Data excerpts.
--------

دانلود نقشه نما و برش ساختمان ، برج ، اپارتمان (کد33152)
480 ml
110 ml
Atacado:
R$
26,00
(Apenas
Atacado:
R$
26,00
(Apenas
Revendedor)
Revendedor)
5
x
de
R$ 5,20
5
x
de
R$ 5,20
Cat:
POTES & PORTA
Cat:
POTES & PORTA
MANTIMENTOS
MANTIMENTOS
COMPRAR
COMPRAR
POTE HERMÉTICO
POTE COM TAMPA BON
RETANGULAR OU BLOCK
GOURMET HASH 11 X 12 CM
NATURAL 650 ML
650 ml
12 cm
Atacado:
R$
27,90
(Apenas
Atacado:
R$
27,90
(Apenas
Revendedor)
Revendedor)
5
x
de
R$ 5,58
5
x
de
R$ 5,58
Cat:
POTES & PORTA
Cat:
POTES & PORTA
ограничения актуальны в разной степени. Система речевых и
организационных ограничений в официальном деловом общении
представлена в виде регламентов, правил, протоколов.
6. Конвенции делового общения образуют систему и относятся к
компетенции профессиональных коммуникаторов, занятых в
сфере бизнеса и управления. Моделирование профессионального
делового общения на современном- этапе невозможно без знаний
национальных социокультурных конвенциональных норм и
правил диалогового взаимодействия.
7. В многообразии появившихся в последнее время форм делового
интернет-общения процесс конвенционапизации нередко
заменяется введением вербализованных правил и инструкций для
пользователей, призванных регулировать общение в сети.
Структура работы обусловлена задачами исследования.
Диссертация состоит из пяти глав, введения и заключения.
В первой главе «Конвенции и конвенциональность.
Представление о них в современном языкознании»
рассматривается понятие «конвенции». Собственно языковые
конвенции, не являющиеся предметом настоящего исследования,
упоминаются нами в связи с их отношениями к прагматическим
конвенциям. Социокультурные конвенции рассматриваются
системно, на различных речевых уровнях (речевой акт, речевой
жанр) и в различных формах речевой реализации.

--------

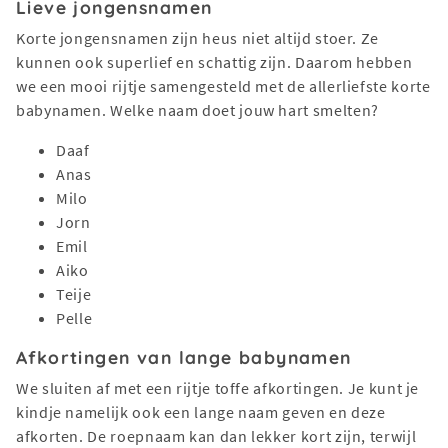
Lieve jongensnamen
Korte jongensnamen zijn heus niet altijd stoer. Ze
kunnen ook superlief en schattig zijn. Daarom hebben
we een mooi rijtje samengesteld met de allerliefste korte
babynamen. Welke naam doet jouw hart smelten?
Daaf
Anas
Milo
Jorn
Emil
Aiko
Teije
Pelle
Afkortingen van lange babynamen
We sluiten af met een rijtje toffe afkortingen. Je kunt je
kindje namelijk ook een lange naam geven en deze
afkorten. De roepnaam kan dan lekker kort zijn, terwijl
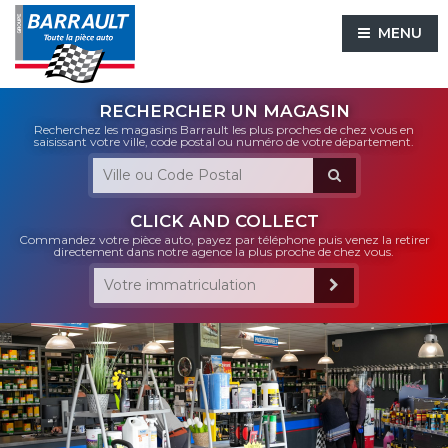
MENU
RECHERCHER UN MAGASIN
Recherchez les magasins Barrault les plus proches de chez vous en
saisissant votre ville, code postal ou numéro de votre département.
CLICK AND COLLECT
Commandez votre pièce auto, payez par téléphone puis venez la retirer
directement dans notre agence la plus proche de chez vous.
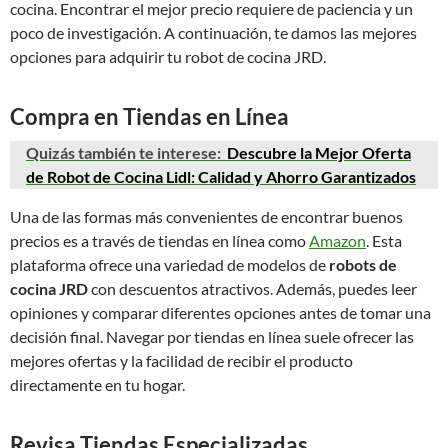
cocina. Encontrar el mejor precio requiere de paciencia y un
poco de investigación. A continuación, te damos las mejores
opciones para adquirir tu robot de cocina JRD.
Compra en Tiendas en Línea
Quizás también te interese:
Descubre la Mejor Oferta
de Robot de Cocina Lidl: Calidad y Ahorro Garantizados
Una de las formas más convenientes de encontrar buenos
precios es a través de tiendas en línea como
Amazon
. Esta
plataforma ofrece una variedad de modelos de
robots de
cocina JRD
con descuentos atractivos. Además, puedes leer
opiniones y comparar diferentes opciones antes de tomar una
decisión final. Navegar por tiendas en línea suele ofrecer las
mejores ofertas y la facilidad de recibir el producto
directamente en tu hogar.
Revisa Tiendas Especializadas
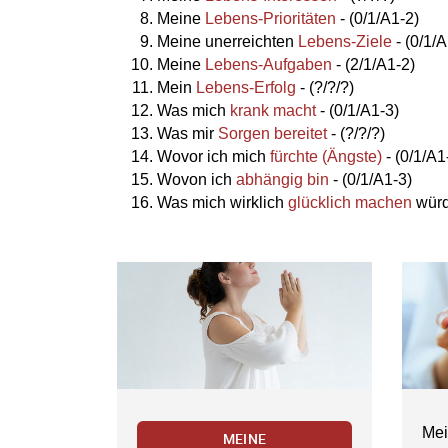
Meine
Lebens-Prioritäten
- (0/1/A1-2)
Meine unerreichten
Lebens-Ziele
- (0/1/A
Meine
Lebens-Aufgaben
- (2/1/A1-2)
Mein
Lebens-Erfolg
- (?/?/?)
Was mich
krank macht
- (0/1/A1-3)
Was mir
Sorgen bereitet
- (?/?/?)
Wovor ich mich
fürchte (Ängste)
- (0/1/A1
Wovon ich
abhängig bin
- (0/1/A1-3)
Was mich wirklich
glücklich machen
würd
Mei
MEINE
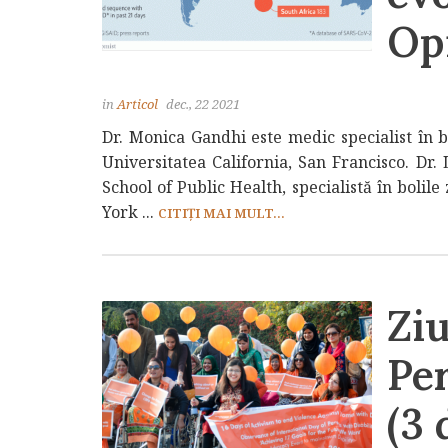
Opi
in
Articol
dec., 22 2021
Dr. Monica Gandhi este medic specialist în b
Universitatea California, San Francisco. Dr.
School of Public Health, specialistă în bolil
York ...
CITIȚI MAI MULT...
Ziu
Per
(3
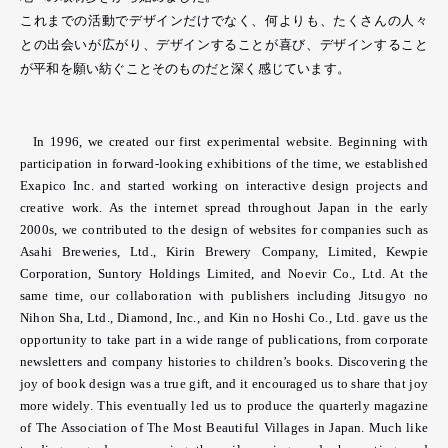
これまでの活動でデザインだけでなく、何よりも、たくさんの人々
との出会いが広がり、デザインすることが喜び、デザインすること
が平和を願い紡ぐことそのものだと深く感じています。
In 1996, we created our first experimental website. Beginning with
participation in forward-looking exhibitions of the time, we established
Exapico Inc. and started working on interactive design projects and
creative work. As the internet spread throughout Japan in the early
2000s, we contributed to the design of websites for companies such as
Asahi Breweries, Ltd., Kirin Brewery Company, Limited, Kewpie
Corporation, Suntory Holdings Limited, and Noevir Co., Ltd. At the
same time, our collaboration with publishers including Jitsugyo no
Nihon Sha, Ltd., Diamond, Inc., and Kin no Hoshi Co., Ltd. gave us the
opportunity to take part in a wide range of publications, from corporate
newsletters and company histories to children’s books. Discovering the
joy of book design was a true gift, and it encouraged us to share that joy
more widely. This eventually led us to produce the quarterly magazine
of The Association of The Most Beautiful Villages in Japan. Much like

--------

Exercise objective. Filter the data above, keeping only lines that include the string "votre".

Answer to this exercise.
saisissant votre ville, code postal ou numéro de votre département.
Commandez votre pièce auto, payez par téléphone puis venez la retirer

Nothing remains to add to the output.